[Dataset entries]

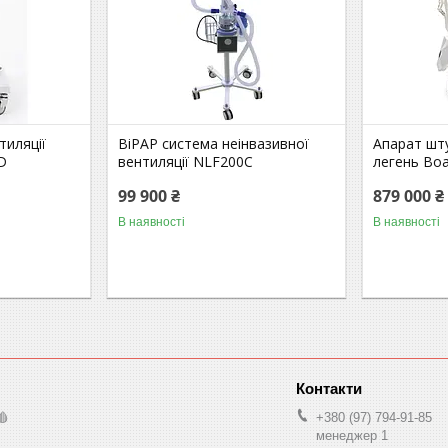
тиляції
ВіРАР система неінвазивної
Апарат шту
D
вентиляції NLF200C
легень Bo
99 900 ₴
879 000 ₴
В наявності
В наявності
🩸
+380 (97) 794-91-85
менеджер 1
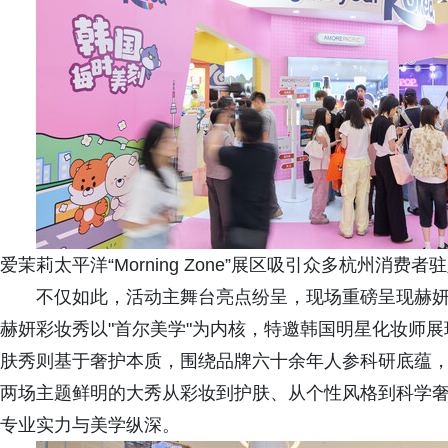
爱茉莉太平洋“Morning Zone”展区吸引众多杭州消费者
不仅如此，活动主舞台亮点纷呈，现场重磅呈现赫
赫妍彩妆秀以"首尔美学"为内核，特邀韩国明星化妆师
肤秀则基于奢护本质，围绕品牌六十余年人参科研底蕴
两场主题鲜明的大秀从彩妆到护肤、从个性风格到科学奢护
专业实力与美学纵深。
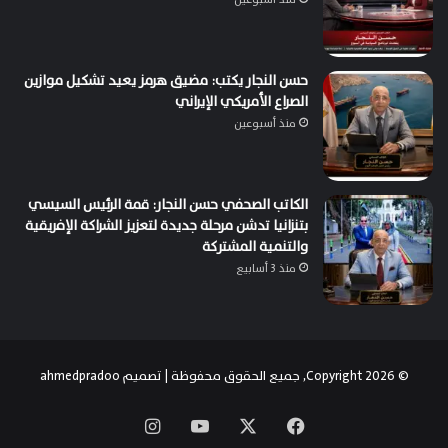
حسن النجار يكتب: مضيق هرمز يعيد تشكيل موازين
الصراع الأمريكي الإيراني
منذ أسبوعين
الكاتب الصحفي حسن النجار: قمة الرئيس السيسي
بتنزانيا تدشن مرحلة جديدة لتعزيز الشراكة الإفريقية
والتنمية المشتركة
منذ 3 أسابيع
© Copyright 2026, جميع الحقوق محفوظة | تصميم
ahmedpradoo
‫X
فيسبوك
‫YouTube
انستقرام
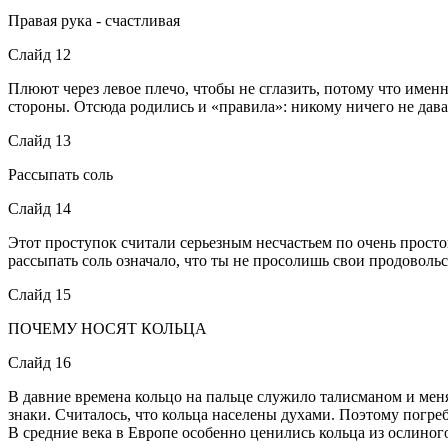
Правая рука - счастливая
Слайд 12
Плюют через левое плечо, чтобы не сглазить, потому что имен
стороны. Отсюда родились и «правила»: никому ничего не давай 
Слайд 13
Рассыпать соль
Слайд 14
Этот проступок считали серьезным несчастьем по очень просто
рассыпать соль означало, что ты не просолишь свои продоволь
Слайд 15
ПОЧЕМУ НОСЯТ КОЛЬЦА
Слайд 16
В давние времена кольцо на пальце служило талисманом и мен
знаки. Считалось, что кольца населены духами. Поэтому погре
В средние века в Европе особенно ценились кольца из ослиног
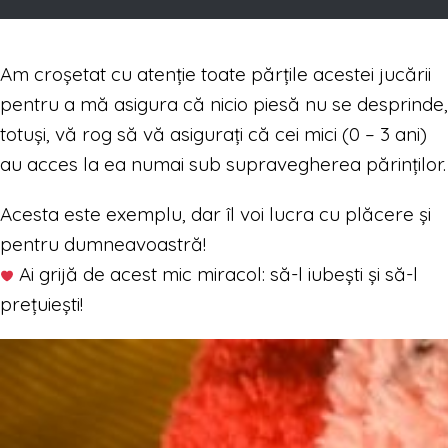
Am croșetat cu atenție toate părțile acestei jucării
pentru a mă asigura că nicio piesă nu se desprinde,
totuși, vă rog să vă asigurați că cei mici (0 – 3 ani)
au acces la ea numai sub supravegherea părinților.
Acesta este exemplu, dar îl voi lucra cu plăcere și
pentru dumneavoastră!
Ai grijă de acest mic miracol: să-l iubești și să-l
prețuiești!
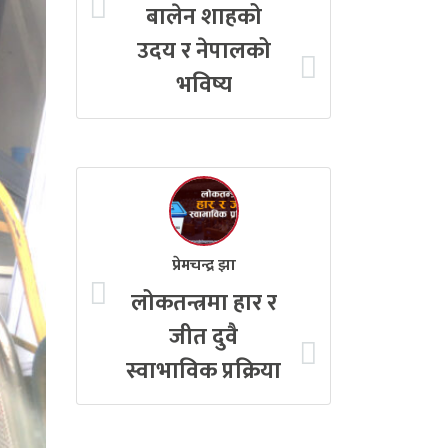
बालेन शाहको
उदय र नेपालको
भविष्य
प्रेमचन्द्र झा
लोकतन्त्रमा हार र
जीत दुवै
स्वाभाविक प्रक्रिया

* * *

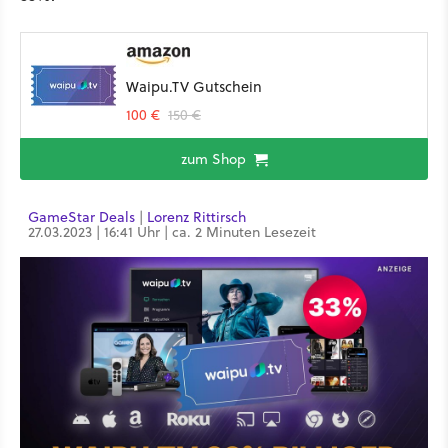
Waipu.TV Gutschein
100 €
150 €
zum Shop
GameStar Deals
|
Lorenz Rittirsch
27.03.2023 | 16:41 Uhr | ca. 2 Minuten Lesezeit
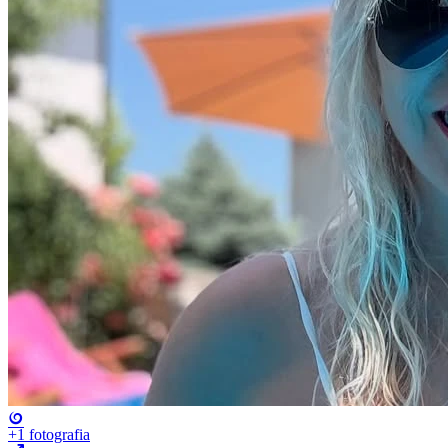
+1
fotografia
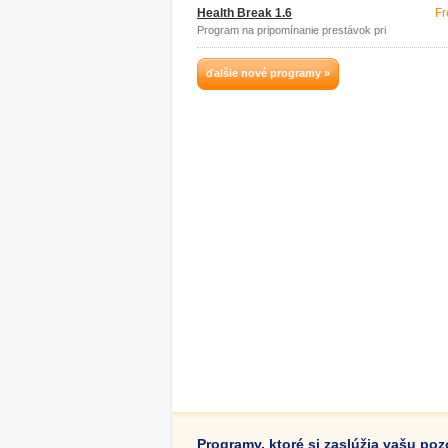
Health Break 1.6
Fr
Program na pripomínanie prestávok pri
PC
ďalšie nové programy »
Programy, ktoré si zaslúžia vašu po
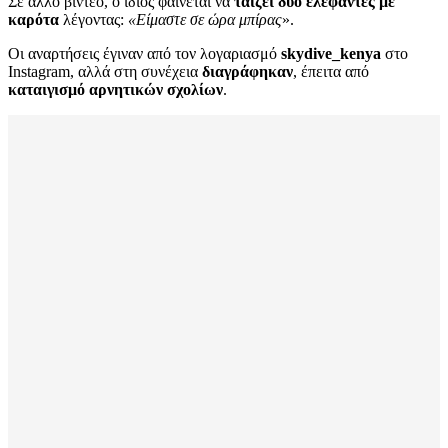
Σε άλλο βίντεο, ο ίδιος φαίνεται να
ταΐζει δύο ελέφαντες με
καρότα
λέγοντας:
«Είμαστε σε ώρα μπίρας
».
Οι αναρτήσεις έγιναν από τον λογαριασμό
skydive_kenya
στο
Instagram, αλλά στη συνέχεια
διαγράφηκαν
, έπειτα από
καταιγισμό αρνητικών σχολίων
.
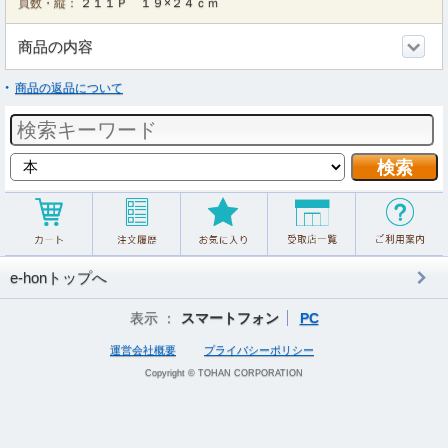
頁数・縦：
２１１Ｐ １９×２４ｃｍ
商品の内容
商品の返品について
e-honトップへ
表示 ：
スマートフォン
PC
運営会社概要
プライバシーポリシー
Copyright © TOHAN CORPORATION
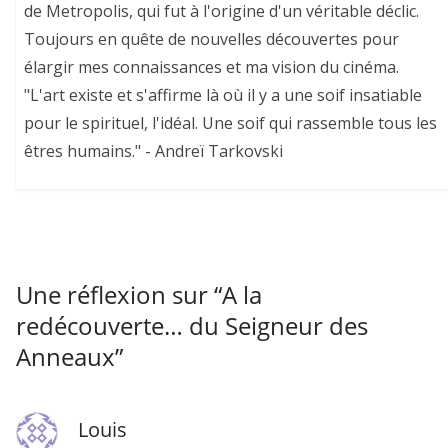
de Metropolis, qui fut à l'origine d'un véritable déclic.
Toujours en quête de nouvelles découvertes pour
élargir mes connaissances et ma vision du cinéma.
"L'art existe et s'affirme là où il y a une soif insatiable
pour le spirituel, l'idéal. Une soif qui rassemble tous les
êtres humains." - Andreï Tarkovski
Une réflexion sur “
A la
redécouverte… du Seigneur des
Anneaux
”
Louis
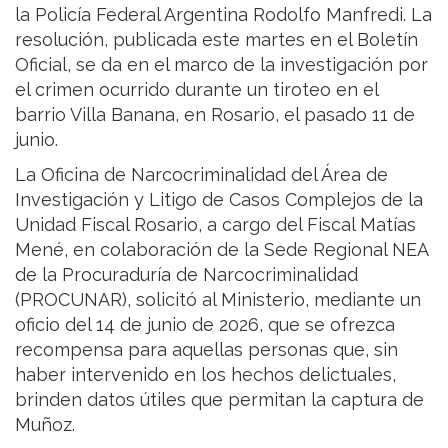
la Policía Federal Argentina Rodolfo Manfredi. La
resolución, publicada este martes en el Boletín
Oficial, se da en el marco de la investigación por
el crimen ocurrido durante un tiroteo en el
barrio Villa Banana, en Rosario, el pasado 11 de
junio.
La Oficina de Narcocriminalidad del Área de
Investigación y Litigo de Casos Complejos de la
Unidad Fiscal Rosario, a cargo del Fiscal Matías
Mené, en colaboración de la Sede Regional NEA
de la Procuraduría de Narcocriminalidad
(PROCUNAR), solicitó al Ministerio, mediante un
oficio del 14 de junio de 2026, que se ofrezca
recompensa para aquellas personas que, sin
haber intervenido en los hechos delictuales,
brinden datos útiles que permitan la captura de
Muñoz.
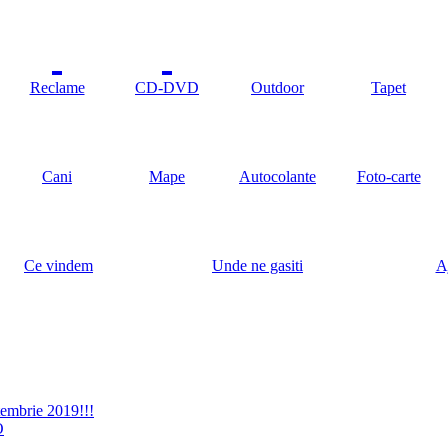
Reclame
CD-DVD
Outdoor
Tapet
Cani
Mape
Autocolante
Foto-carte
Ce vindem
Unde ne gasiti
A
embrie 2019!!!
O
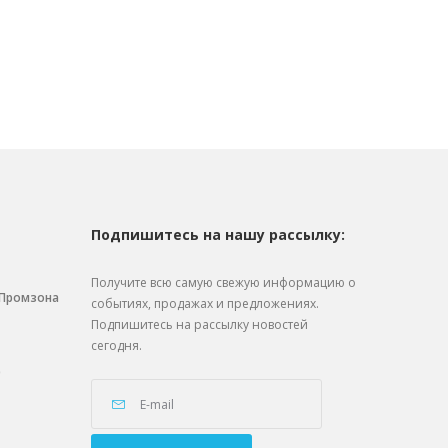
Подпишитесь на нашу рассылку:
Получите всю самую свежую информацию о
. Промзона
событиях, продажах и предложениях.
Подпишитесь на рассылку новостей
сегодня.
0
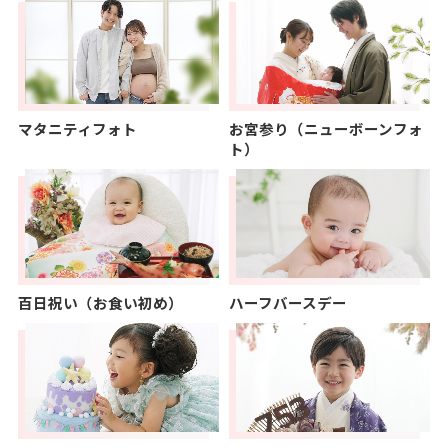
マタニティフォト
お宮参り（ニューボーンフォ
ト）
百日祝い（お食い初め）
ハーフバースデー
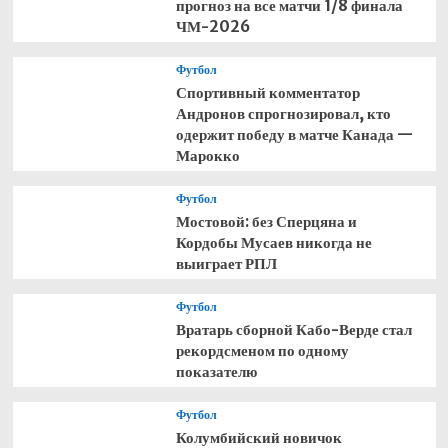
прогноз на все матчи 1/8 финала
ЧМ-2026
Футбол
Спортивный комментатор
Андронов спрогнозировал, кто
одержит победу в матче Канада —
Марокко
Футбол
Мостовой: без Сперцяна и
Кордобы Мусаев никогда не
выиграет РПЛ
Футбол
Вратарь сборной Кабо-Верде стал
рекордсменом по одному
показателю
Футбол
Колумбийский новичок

* * *

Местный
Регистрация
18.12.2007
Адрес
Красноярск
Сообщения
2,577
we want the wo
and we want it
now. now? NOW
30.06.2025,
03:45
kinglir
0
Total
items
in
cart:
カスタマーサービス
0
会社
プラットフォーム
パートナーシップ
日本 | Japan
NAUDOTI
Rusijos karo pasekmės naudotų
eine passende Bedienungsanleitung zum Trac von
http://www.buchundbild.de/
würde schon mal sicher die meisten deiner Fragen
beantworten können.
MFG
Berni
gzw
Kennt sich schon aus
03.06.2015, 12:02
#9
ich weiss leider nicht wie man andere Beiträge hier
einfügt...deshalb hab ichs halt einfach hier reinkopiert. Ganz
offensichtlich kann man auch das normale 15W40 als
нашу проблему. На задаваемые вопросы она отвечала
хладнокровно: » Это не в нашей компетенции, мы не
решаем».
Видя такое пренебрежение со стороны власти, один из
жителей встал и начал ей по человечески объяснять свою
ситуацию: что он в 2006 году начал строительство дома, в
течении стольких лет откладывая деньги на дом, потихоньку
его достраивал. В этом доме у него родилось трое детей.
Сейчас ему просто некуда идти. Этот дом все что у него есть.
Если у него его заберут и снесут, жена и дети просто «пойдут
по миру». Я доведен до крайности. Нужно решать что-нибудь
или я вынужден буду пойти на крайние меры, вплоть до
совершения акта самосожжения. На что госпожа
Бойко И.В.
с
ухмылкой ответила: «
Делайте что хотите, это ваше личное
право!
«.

Action item >>
Reproduce each line of the records in which the word "hier" appears.

Task output >>
ich weiss leider nicht wie man andere Beiträge hier
einfügt...deshalb hab ichs halt einfach hier reinkopiert. Ganz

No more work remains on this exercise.